Listed in: Anthropology and Sociology, as SOCI-211
Utku B. Balaban (Section 01)
All urban spaces are invented by the users of those spaces. Following this axiom, this course introduces the basic concepts and themes of urban space theories and then discusses these concepts and themes within the historical context of the invention of mental and physical urban spaces.
Reviewing the basic foundational notions of urban ecology, political economy, and urban planning, we will discuss contrasting urban utopias that underlie different spatial inventions from the nineteenth century and beyond.

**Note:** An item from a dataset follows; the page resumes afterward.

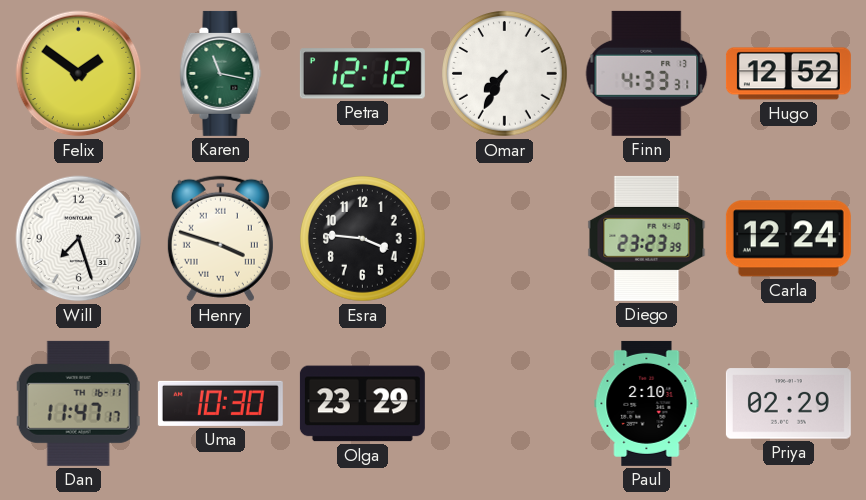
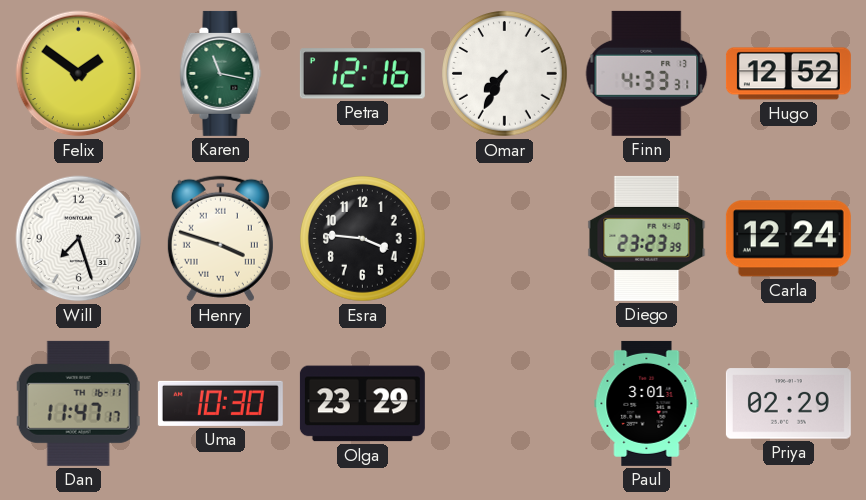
Petra: 12:12 -> 12:16
Paul: 2:10 -> 3:01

Then, we will move to ethnographic and historical works that focus on key urban spaces, including suburbia, social housing, slums/barrios/gecekondus, ghettoes, and global cities. We will also discuss the idea of whether the nation state itself is an urban space invented to contextualize other urban spaces.
Along with these discussions, we will review some of the important datasets on cities collected by key agencies and institutions such as GaWC and Eurostat Urban Audits. Students will use these materials to analyze urban spaces during the semester. Students will gain new skills to contemplate social relations through the prism of spatial dynamics and to investigate related empirical questions with the assistance of different data sources.
Limited to 18 students. Spring semester. Visiting Associate Professor Balaban.
If Overenrolled: Priority given to Sociology and Anthropology majors.